Saved entries
☆ ☆ ☆ ☆

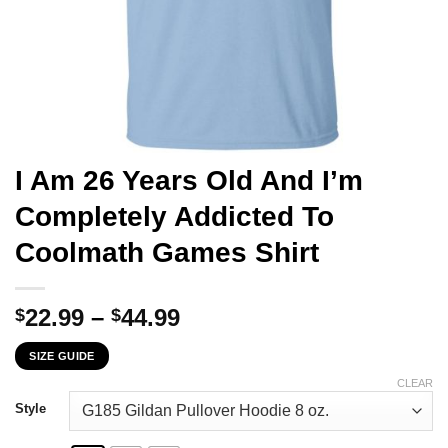
I Am 26 Years Old And I’m
Completely Addicted To
Coolmath Games Shirt
Price
22.99
–
44.99
$
$
range:
SIZE GUIDE
$22.99
through
CLEAR
$44.99
Style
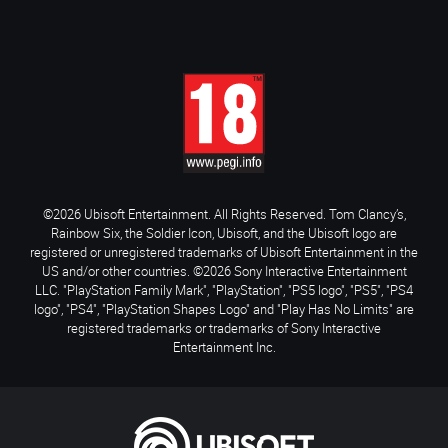
©2026 Ubisoft Entertainment. All Rights Reserved. Tom Clancy’s,
Rainbow Six, the Soldier Icon, Ubisoft, and the Ubisoft logo are
registered or unregistered trademarks of Ubisoft Entertainment in the
US and/or other countries. ©2026 Sony Interactive Entertainment
LLC. "PlayStation Family Mark", "PlayStation", "PS5 logo", "PS5", "PS4
logo", "PS4", "PlayStation Shapes Logo" and "Play Has No Limits" are
registered trademarks or trademarks of Sony Interactive
Entertainment Inc.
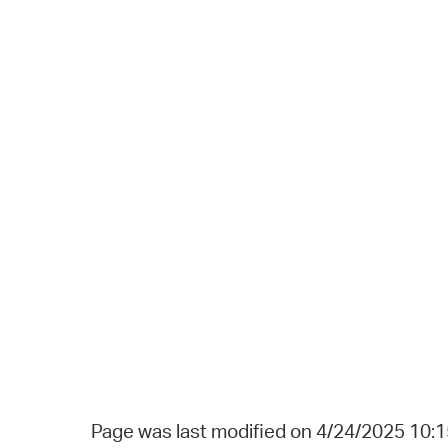
Page was last modified on 4/24/2025 10:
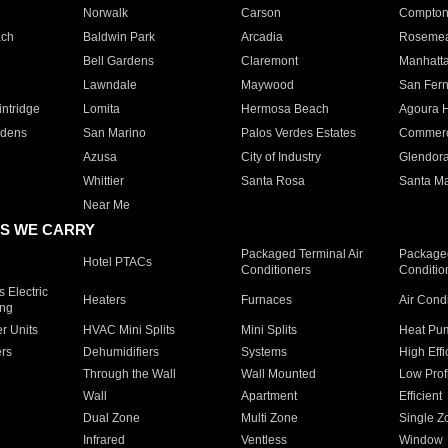
Norwalk
Carson
Compto
ach
Baldwin Park
Arcadia
Roseme
Bell Gardens
Claremont
Manhatt
Lawndale
Maywood
San Fer
ntridge
Lomita
Hermosa Beach
Agoura H
rdens
San Marino
Palos Verdes Estates
Commer
Azusa
City of Industry
Glendor
Whittier
Santa Rosa
Santa Ma
Near Me
S WE CARRY
Packaged Terminal Air
Packaged
Hotel PTACs
Conditioners
Conditio
 Electric
Heaters
Furnaces
Air Cond
ing
er Units
HVAC Mini Splits
Mini Splits
Heat Pum
rs
Dehumidifiers
Systems
High Effi
Through the Wall
Wall Mounted
Low Prof
Wall
Apartment
Efficient
Dual Zone
Multi Zone
Single Z
Infrared
Ventless
Window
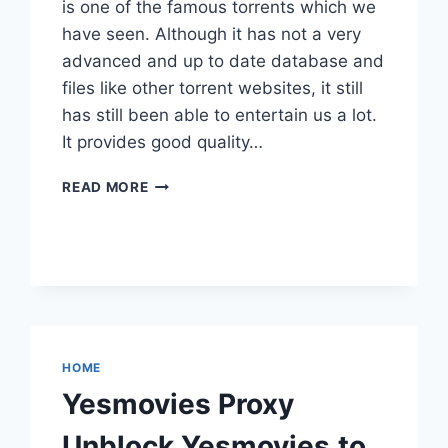
is one of the famous torrents which we
have seen. Although it has not a very
advanced and up to date database and
files like other torrent websites, it still
has still been able to entertain us a lot.
It provides good quality…
LIMETORRENTS
READ MORE
PROXY
SERIOUSLY
WORKING
100%
UNBLOCK
LIMETORRENTS
HOME
Yesmovies Proxy
Unblock Yesmovies.to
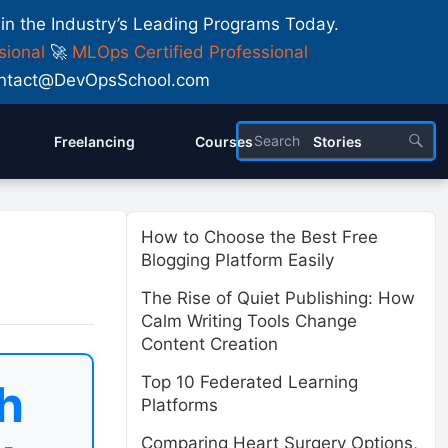
 in the Industry’s Leading Programs Today.
sional
🚀
MLOps Certified Professional
 Contact@DevOpsSchool.com
Freelancing
Courses
Stories
How to Choose the Best Free
Blogging Platform Easily
The Rise of Quiet Publishing: How
Calm Writing Tools Change
Content Creation
Top 10 Federated Learning
h
Platforms
Comparing Heart Surgery Options,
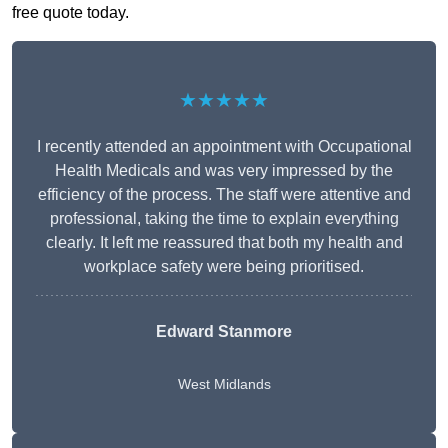
free quote today.
★★★★★
I recently attended an appointment with Occupational
Health Medicals and was very impressed by the
efficiency of the process. The staff were attentive and
professional, taking the time to explain everything
clearly. It left me reassured that both my health and
workplace safety were being prioritised.
Edward Stanmore
West Midlands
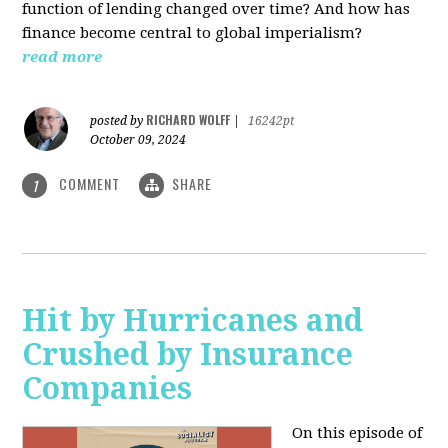
function of lending changed over time? And how has
finance become central to global imperialism?
read more
RICHARD WOLFF
posted by
|
16242pt
October 09, 2024
COMMENT
SHARE
1
Hit by Hurricanes and
Crushed by Insurance
Companies
On this episode of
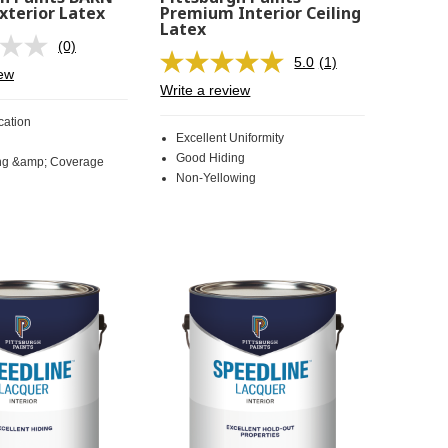
xterior Latex
Premium Interior Ceiling
Latex
(0)
No
5.0
(1)
rating
Read
iew
value.
a
Write a review
Same
Review.
page
Same
cation
link.
page
Excellent Uniformity
link.
Good Hiding
ng &amp; Coverage
Non-Yellowing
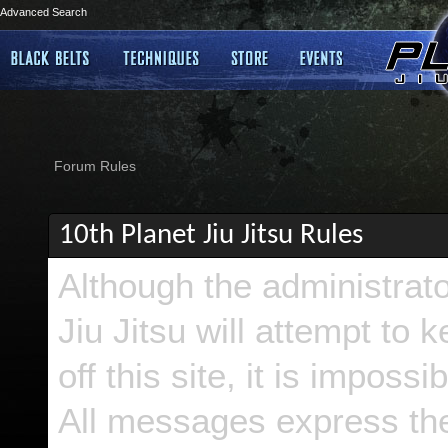
Advanced Search
Forum Rules
10th Planet Jiu Jitsu Rules
Although the administrat
Jiu Jitsu will attempt to
off this site, it is imposs
All messages express the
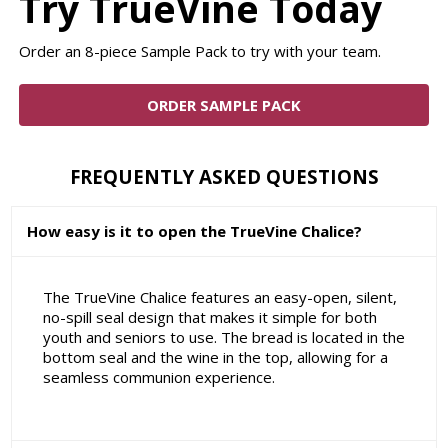
Try TrueVine Today
Order an 8-piece Sample Pack to try with your team.
ORDER SAMPLE PACK
FREQUENTLY ASKED QUESTIONS
How easy is it to open the TrueVine Chalice?
The TrueVine Chalice features an easy-open, silent,
no-spill seal design that makes it simple for both
youth and seniors to use. The bread is located in the
bottom seal and the wine in the top, allowing for a
seamless communion experience.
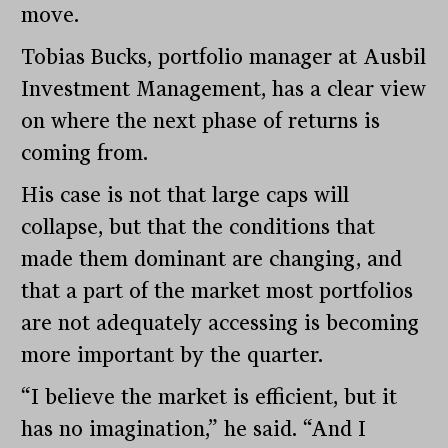
move.
Tobias Bucks, portfolio manager at Ausbil
Investment Management, has a clear view
on where the next phase of returns is
coming from.
His case is not that large caps will
collapse, but that the conditions that
made them dominant are changing, and
that a part of the market most portfolios
are not adequately accessing is becoming
more important by the quarter.
“I believe the market is efficient, but it
has no imagination,” he said. “And I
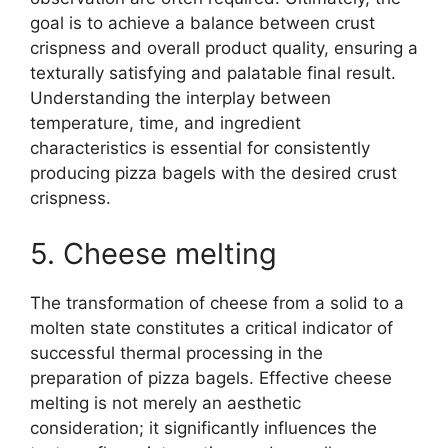
goal is to achieve a balance between crust
crispness and overall product quality, ensuring a
texturally satisfying and palatable final result.
Understanding the interplay between
temperature, time, and ingredient
characteristics is essential for consistently
producing pizza bagels with the desired crust
crispness.
5. Cheese melting
The transformation of cheese from a solid to a
molten state constitutes a critical indicator of
successful thermal processing in the
preparation of pizza bagels. Effective cheese
melting is not merely an aesthetic
consideration; it significantly influences the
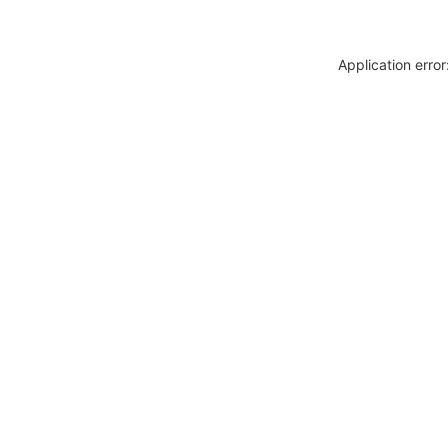
Application erro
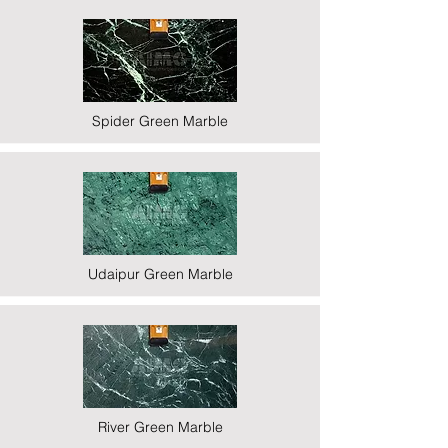
Spider Green Marble
Udaipur Green Marble
River Green Marble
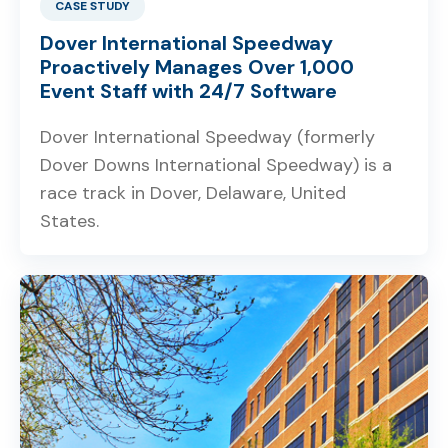
CASE STUDY
Dover International Speedway
Proactively Manages Over 1,000
Event Staff with 24/7 Software
Dover International Speedway (formerly
Dover Downs International Speedway) is a
race track in Dover, Delaware, United
States.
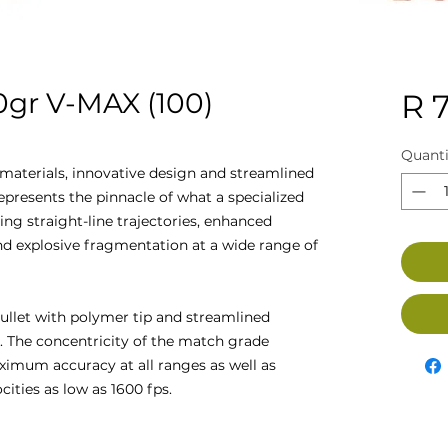
gr V-MAX (100)
R 
Quanti
materials, innovative design and streamlined
presents the pinnacle of what a specialized
ing straight-line trajectories, enhanced
d explosive fragmentation at a wide range of
bullet with polymer tip and streamlined
es. The concentricity of the match grade
imum accuracy at all ranges as well as
cities as low as 1600 fps.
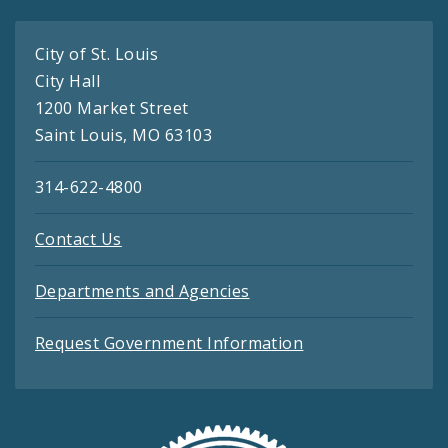
City of St. Louis
City Hall
1200 Market Street
Saint Louis, MO 63103
314-622-4800
Contact Us
Departments and Agencies
Request Government Information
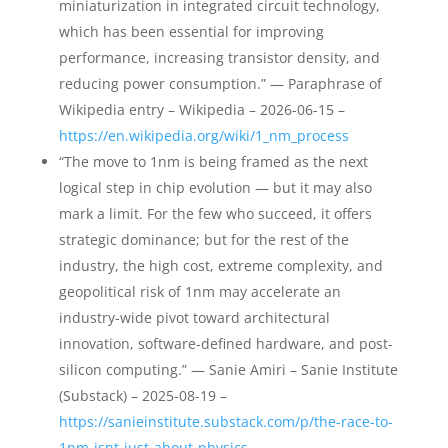
miniaturization in integrated circuit technology,
which has been essential for improving
performance, increasing transistor density, and
reducing power consumption.” — Paraphrase of
Wikipedia entry – Wikipedia – 2026-06-15 –
https://en.wikipedia.org/wiki/1_nm_process
“The move to 1nm is being framed as the next
logical step in chip evolution — but it may also
mark a limit. For the few who succeed, it offers
strategic dominance; but for the rest of the
industry, the high cost, extreme complexity, and
geopolitical risk of 1nm may accelerate an
industry-wide pivot toward architectural
innovation, software-defined hardware, and post-
silicon computing.” — Sanie Amiri – Sanie Institute
(Substack) – 2025-08-19 –
https://sanieinstitute.substack.com/p/the-race-to-
1nm-isnt-just-about-physics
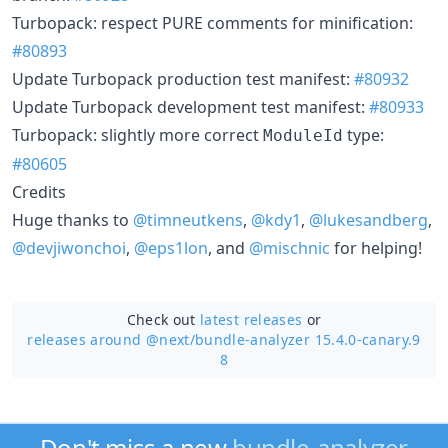
Turbopack: respect PURE comments for minification:
#80893
Update Turbopack production test manifest:
#80932
Update Turbopack development test manifest:
#80933
Turbopack: slightly more correct
type:
ModuleId
#80605
Credits
Huge thanks to
@timneutkens
,
@kdy1
,
@lukesandberg
,
@devjiwonchoi
,
@eps1lon
, and
@mischnic
for helping!
Check out
latest releases
or
releases around @next/
bundle-analyzer 15.4.0-canary.9
8
Don't miss a new
bundle-analyzer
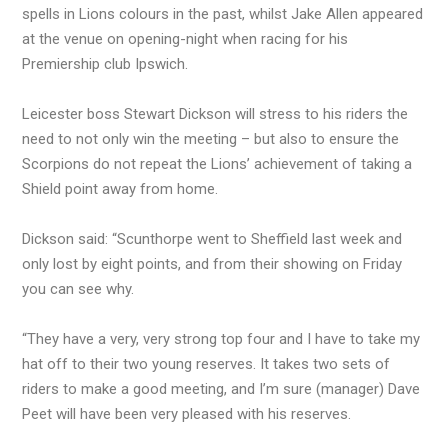
spells in Lions colours in the past, whilst Jake Allen appeared
at the venue on opening-night when racing for his
Premiership club Ipswich.
Leicester boss Stewart Dickson will stress to his riders the
need to not only win the meeting – but also to ensure the
Scorpions do not repeat the Lions’ achievement of taking a
Shield point away from home.
Dickson said: “Scunthorpe went to Sheffield last week and
only lost by eight points, and from their showing on Friday
you can see why.
“They have a very, very strong top four and I have to take my
hat off to their two young reserves. It takes two sets of
riders to make a good meeting, and I’m sure (manager) Dave
Peet will have been very pleased with his reserves.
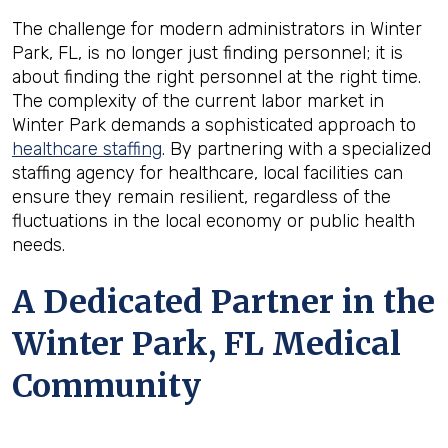
The challenge for modern administrators in Winter
Park, FL, is no longer just finding personnel; it is
about finding the right personnel at the right time.
The complexity of the current labor market in
Winter Park demands a sophisticated approach to
healthcare staffing
. By partnering with a specialized
staffing agency for healthcare, local facilities can
ensure they remain resilient, regardless of the
fluctuations in the local economy or public health
needs.
A Dedicated Partner in the
Winter Park, FL Medical
Community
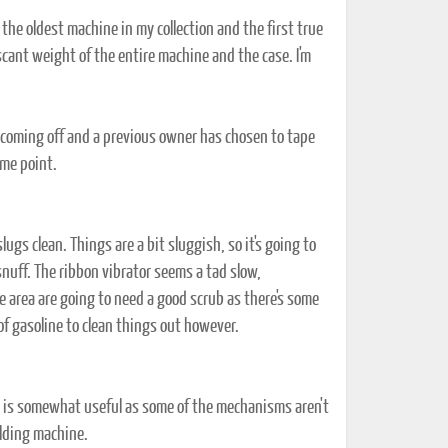
e oldest machine in my collection and the first true
 scant weight of the entire machine and the case. I'm
s coming off and a previous owner has chosen to tape
ome point.
ugs clean. Things are a bit sluggish, so it's going to
snuff. The ribbon vibrator seems a tad slow,
ge area are going to need a good scrub as there's some
of gasoline to clean things out however.
h is somewhat useful as some of the mechanisms aren't
olding machine.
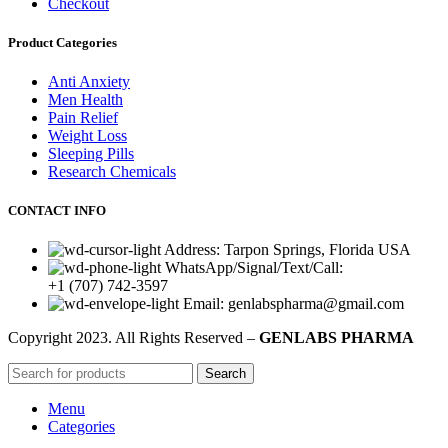
Checkout
Product Categories
Anti Anxiety
Men Health
Pain Relief
Weight Loss
Sleeping Pills
Research Chemicals
CONTACT INFO
Address: Tarpon Springs, Florida USA
WhatsApp/Signal/Text/Call:
+1 (707) 742-3597
Email: genlabspharma@gmail.com
Copyright
2023. All Rights Reserved –
GENLABS PHARMA
Search
Menu
Categories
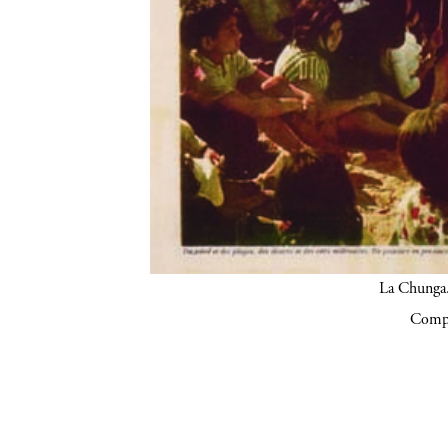
La Chunga.
Compa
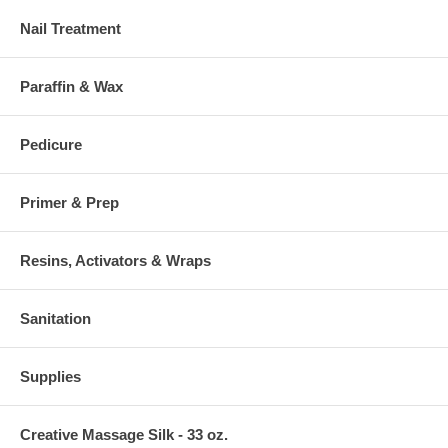
Nail Treatment
Paraffin & Wax
Pedicure
Primer & Prep
Resins, Activators & Wraps
Sanitation
Supplies
Creative Massage Silk - 33 oz.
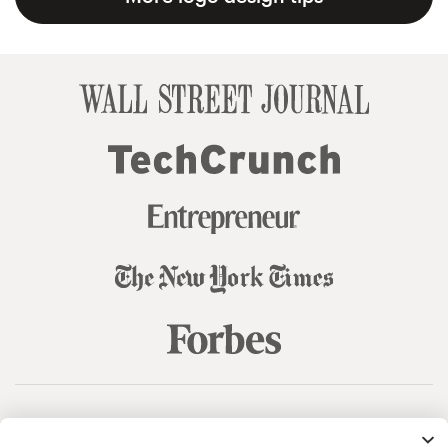
© 99designs
by Vista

☆ ☆ ☆ ☆

Problem |
Copy every line above in which the string "Although" shows up.

Solution to the exercise |
have seen. Although it has not a very
Although the administrat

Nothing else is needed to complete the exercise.